Colorado has a tie to the history of the Giro Donne. The only American to win that race is Boulder’s Mara Abbott. This is not some fluke performance for Abbott, who won the Giro in 2010. She has won the Iron Horse Classic from Durango to Silverton on five consecutive occasions, a record for the race. This year, she covered the 47 miles over Coal Bank pass and Molas Pass in 2:44:35. That’s fast for anyone, and certainly faster than I could cover that terrane.
Unfortunately, I do not speak Italian, so I can’t really tell who will ride this year. The Specialized-Lululemon team has the Giro Donne scheduled, however. It should be a great test for the squad as they match up against the best European teams at the most important date on the women’s racing calendar.

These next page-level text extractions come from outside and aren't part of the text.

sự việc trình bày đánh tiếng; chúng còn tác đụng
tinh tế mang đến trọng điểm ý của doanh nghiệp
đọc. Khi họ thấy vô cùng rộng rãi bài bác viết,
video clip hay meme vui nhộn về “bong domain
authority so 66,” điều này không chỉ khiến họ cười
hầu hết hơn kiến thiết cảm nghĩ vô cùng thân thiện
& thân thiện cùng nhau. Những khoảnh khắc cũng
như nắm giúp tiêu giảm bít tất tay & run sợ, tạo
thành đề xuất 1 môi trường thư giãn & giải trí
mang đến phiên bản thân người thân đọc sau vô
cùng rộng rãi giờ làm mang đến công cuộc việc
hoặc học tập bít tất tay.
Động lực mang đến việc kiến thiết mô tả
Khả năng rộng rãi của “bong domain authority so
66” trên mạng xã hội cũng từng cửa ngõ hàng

I think I’m healed up, but I’m still trying to control myself. Returning to training after an injury is not quite as bad as sickness or starting anew. I still have to ease back in, however, or risk further pain and delays.
I have taken three short rides, one with a small group, none longer than 10 miles. Everything feels good, so far. I am monitoring my clavicle and not really lifting, so far. I’m only doing 10 pushups at a time, but it’s better than missing my biggest ride.
It’s tricky, returning. My gut instinct is to go crazy. Of course, that’s always the case for me, but now that I’ve been out so long and only have a week until Ride the Rockies, the urge is even stronger. I know, however, that a misstep now will ruin the summer. So now it’s slow and steady. If I’m good, I will get two long rides in. One to Rock Cut, and one to Ward, both slowly. It’s the only way I will get to do this ride, and document it for you, the readers.
By the way, I plan to have two new videos up on the Trail-Gazette Facebook page by the time this paper hits newsstands. This is my warm up. I will blog, photograph and post video on my experience on Ride the Rockies, as well as interviews with other Estes Park riders, interviews with interesting random people, demos and information on the towns along the way. Look for these updates on our website and Facebook beginning on June 9.
As always, have fun, be safe. I’m going riding.